Otra opción es la EB-2 con Dispensa de Interés Nacional (conocida como NIW por sus siglas en inglés). Esta visa permite que profesionales con títulos avanzados (maestría, doctorado) o con habilidades excepcionales pidan su propia residencia permanente si pueden demostrar que su trabajo beneficia a Estados Unidos de manera significativa. Se usa mucho en áreas como salud, tecnología, investigación y educación. A diferencia de la EB-1A, no se centra tanto en los logros del pasado sino en el valor del trabajo que la persona planea hacer en ese país.

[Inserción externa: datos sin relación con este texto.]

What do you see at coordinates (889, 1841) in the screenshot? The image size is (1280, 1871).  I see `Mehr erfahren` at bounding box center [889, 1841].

También está la visa O-1, que comparte el espíritu de la EB-1A: está pensada para personas con talento extraordinario, pero como es temporal, sus requisitos son un poco más accesibles.
Aquí hay una particularidad interesante: si alguien tiene su propia empresa en Estados Unidos, esa empresa puede actuar como su patrocinadora, lo que en la práctica equivale casi a una autopetición.
Para quienes tienen capital para invertir, existe la visa E-2, dirigida a ciudadanos de países que tienen tratados comerciales con Estados Unidos. Con esta opción, la persona invierte en un negocio propio en ese país y puede trabajar en él sin necesitar un empleador externo. No lleva directamente a la residencia permanente, pero se puede renovar indefinidamente mientras el negocio funcione.
¿Y quienes ya están en Estados Unidos?
Hay un grupo aparte que merece mención: las personas que ya se encuentran en territorio estadounidense en ciertas situaciones pueden solicitar un permiso de trabajo sin necesitar una oferta de empleo previa.
Es el caso de quienes tienen una solicitud de asilo pendiente, los beneficiarios de TPS, los receptores de DACA y algunos dependientes de titulares de otras visas.
Ese permiso se tramita con un formulario específico y, mientras esté vigente, permite trabajar para cualquier empleador.
Para saber más sobre este tema, te recomendamos los artículos:
- “Permiso de trabajo vs. visa de trabajo: similitudes y diferencias“
- “Permiso de trabajo: 4 formas de obtenerlo“
- “Permiso de trabajo: Guía completa“
Lo que hay que tener en cuenta
Ninguna de estas opciones es sencilla ni rápida. Todas implican reunir documentación, cumplir requisitos específicos y, en muchos casos, esperar meses para obtener una respuesta. Además, para personas de ciertos países, los tiempos de espera para obtener la residencia permanente pueden extenderse por años debido a la alta demanda.
Lo que sí es claro es que no tener una oferta de empleo en Estados Unidos no necesariamente cierra todas las puertas. Dependiendo del perfil, la trayectoria y los recursos de cada persona, puede haber un camino viable. Conocer las opciones es el primer paso para saber si alguna de ellas aplica en tu caso.